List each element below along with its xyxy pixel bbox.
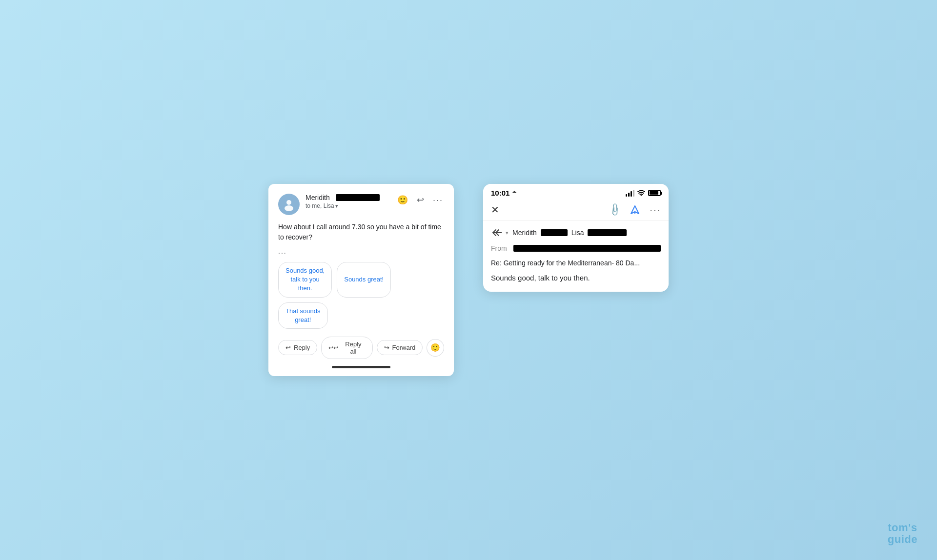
action-bar: ↩ Reply ↩↩ Reply all ↪ Forward 🙂 (278, 337, 444, 359)
signal-bars-icon (626, 190, 634, 197)
reply-icon: ↩ (417, 195, 424, 205)
home-indicator (278, 366, 444, 368)
location-icon (511, 190, 517, 196)
reply-all-icon (491, 229, 502, 237)
smart-reply-2[interactable]: Sounds great! (337, 262, 391, 298)
paperclip-icon: 📎 (608, 202, 623, 217)
header-actions: 🙂 ↩ ··· (396, 194, 444, 206)
ios-send-button[interactable] (630, 205, 640, 215)
reply-all-action-icon: ↩↩ (328, 344, 338, 351)
smart-reply-3[interactable]: That soundsgreat! (278, 302, 328, 329)
smart-replies-row: Sounds good,talk to youthen. Sounds grea… (278, 262, 444, 329)
ios-subject: Re: Getting ready for the Mediterranean-… (491, 259, 661, 267)
ios-from-redacted (513, 245, 661, 252)
reply-action-icon: ↩ (285, 344, 291, 351)
home-bar (332, 366, 390, 368)
wifi-icon (637, 189, 645, 197)
emoji-smile-icon: 🙂 (430, 343, 440, 352)
smart-reply-1[interactable]: Sounds good,talk to youthen. (278, 262, 332, 298)
ios-time: 10:01 (491, 189, 517, 197)
cards-container: Meridith to me, Lisa 🙂 ↩ ··· (268, 184, 669, 376)
ios-message: Sounds good, talk to you then. (491, 274, 661, 282)
close-icon: ✕ (491, 204, 499, 216)
ios-recipient-redacted-1 (541, 229, 568, 236)
ios-card: 10:01 (483, 184, 669, 292)
sender-to: to me, Lisa (306, 202, 390, 209)
watermark-line2: guide (888, 534, 917, 545)
gmail-card: Meridith to me, Lisa 🙂 ↩ ··· (268, 184, 454, 376)
sender-name: Meridith (306, 194, 330, 201)
forward-action-label: Forward (392, 344, 416, 351)
emoji-icon: 🙂 (397, 195, 408, 205)
send-icon (630, 205, 640, 215)
email-body: How about I call around 7.30 so you have… (278, 222, 444, 242)
sender-name-redacted (336, 194, 380, 201)
ios-from-label: From (491, 244, 509, 252)
ios-from-row: From (491, 244, 661, 252)
ios-body: ▾ Meridith Lisa From Re: Getting ready f… (483, 221, 669, 292)
ios-close-button[interactable]: ✕ (491, 204, 499, 216)
recipient-dropdown-icon[interactable] (335, 202, 338, 209)
ios-toolbar: ✕ 📎 ··· (483, 200, 669, 221)
ios-signal-group (626, 189, 661, 197)
more-content-dots[interactable]: ... (278, 247, 444, 255)
ios-more-button[interactable]: ··· (650, 204, 661, 216)
forward-action-button[interactable]: ↪ Forward (377, 340, 423, 355)
watermark-line1: tom's (888, 522, 917, 534)
battery-icon (648, 190, 661, 196)
forward-action-icon: ↪ (384, 344, 389, 351)
emoji-action-button[interactable]: 🙂 (427, 339, 444, 357)
ios-recipient-meridith: Meridith (512, 229, 537, 237)
svg-marker-2 (512, 191, 517, 193)
watermark: tom's guide (888, 522, 917, 545)
reply-all-action-button[interactable]: ↩↩ Reply all (321, 337, 372, 359)
ios-recipient-redacted-2 (588, 229, 627, 236)
ios-attachment-button[interactable]: 📎 (610, 204, 620, 215)
svg-point-0 (286, 200, 291, 205)
sender-info: Meridith to me, Lisa (306, 194, 390, 209)
svg-point-3 (641, 195, 642, 196)
ios-toolbar-left: ✕ (491, 204, 499, 216)
more-dots-icon: ··· (433, 195, 443, 205)
reply-action-label: Reply (294, 344, 310, 351)
more-options-button[interactable]: ··· (432, 194, 444, 206)
ios-toolbar-right: 📎 ··· (610, 204, 661, 216)
reply-all-action-label: Reply all (341, 340, 365, 355)
avatar (278, 194, 300, 215)
ios-recipient-lisa: Lisa (571, 229, 584, 237)
dropdown-icon[interactable]: ▾ (506, 230, 509, 236)
svg-point-1 (285, 205, 293, 211)
ios-more-icon: ··· (650, 204, 661, 216)
ios-status-bar: 10:01 (483, 184, 669, 200)
reply-action-button[interactable]: ↩ Reply (278, 340, 317, 355)
gmail-header: Meridith to me, Lisa 🙂 ↩ ··· (278, 194, 444, 215)
reply-button-header[interactable]: ↩ (416, 194, 425, 206)
emoji-reaction-button[interactable]: 🙂 (396, 194, 409, 206)
ios-recipients-row: ▾ Meridith Lisa (491, 229, 661, 237)
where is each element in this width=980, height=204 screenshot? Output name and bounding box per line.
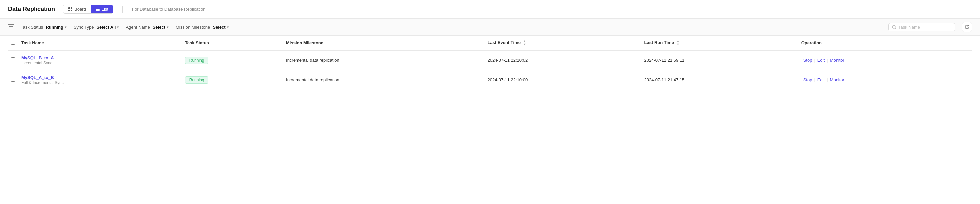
task-status-dropdown[interactable]: Running ▾ <box>45 24 67 31</box>
svg-rect-6 <box>95 10 100 11</box>
page-header: Data Replication Board List For Database… <box>0 0 980 19</box>
last-run-time-cell: 2024-07-11 21:59:11 <box>642 50 799 70</box>
refresh-icon <box>965 25 969 29</box>
row-checkbox[interactable] <box>11 77 15 82</box>
monitor-button[interactable]: Monitor <box>828 57 846 63</box>
stop-button[interactable]: Stop <box>801 76 814 83</box>
task-sub-label: Incremental Sync <box>21 61 52 65</box>
operation-cell: Stop | Edit | Monitor <box>799 50 972 70</box>
sync-type-dropdown[interactable]: Select All ▾ <box>95 24 119 31</box>
monitor-button[interactable]: Monitor <box>828 76 846 83</box>
table-row: MySQL_B_to_A Incremental Sync Running In… <box>8 50 972 70</box>
chevron-down-icon: ▾ <box>167 26 169 29</box>
sort-icon: ▲▼ <box>523 40 526 46</box>
mission-milestone-cell: Incremental data replication <box>283 50 485 70</box>
list-view-button[interactable]: List <box>91 5 113 13</box>
task-name-link[interactable]: MySQL_A_to_B <box>21 75 180 80</box>
filter-icon[interactable] <box>8 24 14 30</box>
task-status-cell: Running <box>183 50 283 70</box>
sort-icon: ▲▼ <box>677 40 680 46</box>
svg-rect-3 <box>71 10 72 11</box>
col-last-run-time: Last Run Time ▲▼ <box>642 36 799 50</box>
replication-table: Task Name Task Status Mission Milestone … <box>8 36 972 90</box>
stop-button[interactable]: Stop <box>801 57 814 63</box>
mission-milestone-filter: Mission Milestone Select ▾ <box>176 24 229 31</box>
svg-rect-1 <box>71 7 72 9</box>
toolbar: Task Status Running ▾ Sync Type Select A… <box>0 19 980 36</box>
svg-line-11 <box>895 28 896 29</box>
task-sub-label: Full & Incremental Sync <box>21 80 64 85</box>
row-checkbox-cell <box>8 70 19 90</box>
sync-type-filter: Sync Type Select All ▾ <box>73 24 119 31</box>
agent-name-dropdown[interactable]: Select ▾ <box>152 24 169 31</box>
board-view-button[interactable]: Board <box>63 5 91 13</box>
operation-cell: Stop | Edit | Monitor <box>799 70 972 90</box>
col-last-event-time: Last Event Time ▲▼ <box>485 36 641 50</box>
header-divider <box>123 6 123 13</box>
col-operation: Operation <box>799 36 972 50</box>
status-badge: Running <box>185 57 209 64</box>
mission-milestone-dropdown[interactable]: Select ▾ <box>212 24 229 31</box>
board-icon <box>68 7 73 12</box>
svg-rect-4 <box>95 8 100 8</box>
select-all-checkbox[interactable] <box>11 40 15 45</box>
table-container: Task Name Task Status Mission Milestone … <box>0 36 980 90</box>
task-name-link[interactable]: MySQL_B_to_A <box>21 55 180 61</box>
status-badge: Running <box>185 76 209 84</box>
search-input[interactable] <box>899 25 952 30</box>
task-name-cell: MySQL_A_to_B Full & Incremental Sync <box>19 70 183 90</box>
svg-rect-0 <box>68 7 70 9</box>
task-status-cell: Running <box>183 70 283 90</box>
last-run-time-cell: 2024-07-11 21:47:15 <box>642 70 799 90</box>
last-event-time-cell: 2024-07-11 22:10:00 <box>485 70 641 90</box>
list-icon <box>95 7 100 12</box>
col-task-status: Task Status <box>183 36 283 50</box>
svg-rect-2 <box>68 10 70 11</box>
search-icon <box>892 25 896 29</box>
chevron-down-icon: ▾ <box>117 26 119 29</box>
row-checkbox-cell <box>8 50 19 70</box>
svg-rect-5 <box>95 9 100 10</box>
refresh-button[interactable] <box>962 22 972 32</box>
task-status-filter: Task Status Running ▾ <box>21 24 67 31</box>
view-toggle: Board List <box>63 5 113 14</box>
header-description: For Database to Database Replication <box>132 7 205 12</box>
chevron-down-icon: ▾ <box>227 26 229 29</box>
agent-name-filter: Agent Name Select ▾ <box>126 24 169 31</box>
row-checkbox[interactable] <box>11 57 15 62</box>
mission-milestone-cell: Incremental data replication <box>283 70 485 90</box>
col-task-name: Task Name <box>19 36 183 50</box>
task-name-cell: MySQL_B_to_A Incremental Sync <box>19 50 183 70</box>
edit-button[interactable]: Edit <box>815 57 827 63</box>
last-event-time-cell: 2024-07-11 22:10:02 <box>485 50 641 70</box>
search-box <box>888 23 955 31</box>
page-title: Data Replication <box>8 6 55 13</box>
edit-button[interactable]: Edit <box>815 76 827 83</box>
table-row: MySQL_A_to_B Full & Incremental Sync Run… <box>8 70 972 90</box>
chevron-down-icon: ▾ <box>65 26 66 29</box>
select-all-header <box>8 36 19 50</box>
col-mission-milestone: Mission Milestone <box>283 36 485 50</box>
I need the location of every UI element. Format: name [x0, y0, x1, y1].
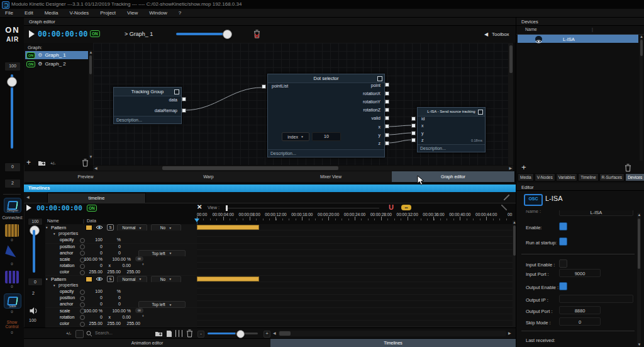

******

**Exercise description**
Which lines above hold the string "toolbar"? Copy every one of them.

**Output**
ios-toolbar: ✕ 📎 ··· (483, 200, 669, 221)
ios-toolbar-left: ✕ (491, 204, 499, 216)
ios-toolbar-right: 📎 ··· (610, 204, 661, 216)
toolbar: Task Status Running ▾ Sync Type Select A… <box>0 19 980 36</box>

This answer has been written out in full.